* [Data shown]:

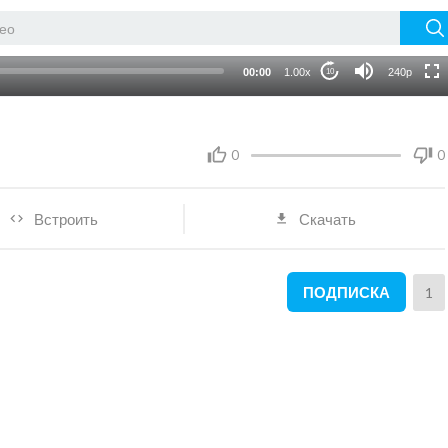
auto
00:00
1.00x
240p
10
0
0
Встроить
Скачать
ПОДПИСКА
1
---
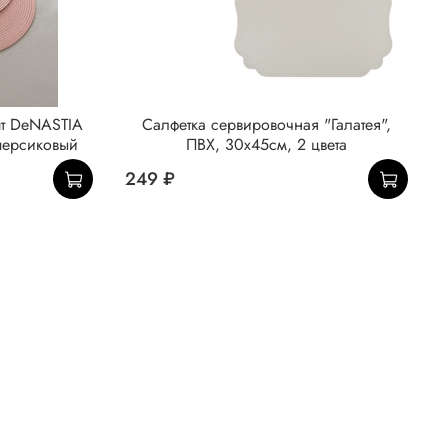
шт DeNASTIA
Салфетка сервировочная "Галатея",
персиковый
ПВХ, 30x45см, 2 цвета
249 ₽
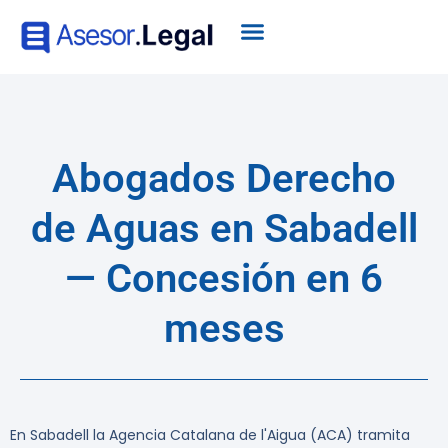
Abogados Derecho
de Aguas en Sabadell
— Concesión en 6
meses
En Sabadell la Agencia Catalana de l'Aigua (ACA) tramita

* [Work task]: Quote the listing above, but only from the line that shows "de Aguas en Sabadell" through the line that shows "En Sabadell la".

* [Response to the exercise]:
de Aguas en Sabadell
— Concesión en 6
meses
En Sabadell la Agencia Catalana de l'Aigua (ACA) tramita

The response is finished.